Search the listing for "мере" and copy every line where it appears.

<<<<

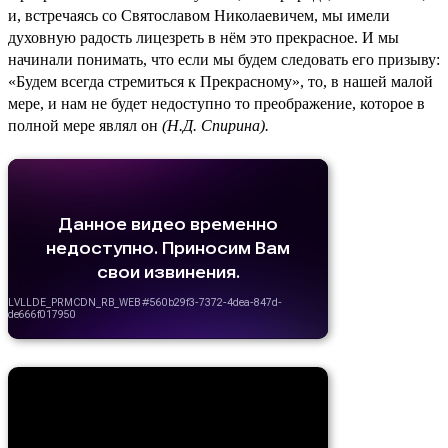
и, встречаясь cо Святославом Николаевичем, мы имели
духовную радость лицезреть в нём это прекрасное. И мы
начинали понимать, что если мы будем следовать его призыву:
«Будем всегда стремиться к Прекрасному», то, в нашей малой
мере, и нам не будет недоступно то преображение, которое в
полной мере являл он
(Н.Д. Спирина).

>>>>

RESPONSE TO THIS TASK:
мере, и нам не будет недоступно то преображение, которое в
полной мере являл он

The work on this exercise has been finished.